## Exercise prompt
In the records below, find each line containing the word "sobre" and copy it.

## Data to examine
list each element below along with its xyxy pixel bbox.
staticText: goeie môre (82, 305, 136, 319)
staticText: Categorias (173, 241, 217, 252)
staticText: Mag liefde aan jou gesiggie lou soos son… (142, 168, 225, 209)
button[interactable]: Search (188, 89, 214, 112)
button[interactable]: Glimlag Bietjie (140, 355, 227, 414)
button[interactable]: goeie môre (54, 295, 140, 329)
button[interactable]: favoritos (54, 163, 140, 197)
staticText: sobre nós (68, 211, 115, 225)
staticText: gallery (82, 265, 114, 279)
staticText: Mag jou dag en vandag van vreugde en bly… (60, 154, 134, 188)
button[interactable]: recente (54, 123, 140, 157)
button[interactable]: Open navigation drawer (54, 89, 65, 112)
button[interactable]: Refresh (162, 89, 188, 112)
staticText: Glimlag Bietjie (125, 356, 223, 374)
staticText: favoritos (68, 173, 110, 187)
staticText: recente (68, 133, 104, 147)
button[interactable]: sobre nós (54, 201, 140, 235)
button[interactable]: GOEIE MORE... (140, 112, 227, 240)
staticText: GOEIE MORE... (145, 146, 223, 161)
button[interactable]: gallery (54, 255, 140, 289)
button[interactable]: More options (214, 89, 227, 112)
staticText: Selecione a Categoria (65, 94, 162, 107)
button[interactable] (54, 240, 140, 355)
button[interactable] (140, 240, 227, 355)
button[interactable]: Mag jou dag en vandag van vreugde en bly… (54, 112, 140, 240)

## Result of the task
staticText: sobre nós (68, 211, 115, 225)
button[interactable]: sobre nós (54, 201, 140, 235)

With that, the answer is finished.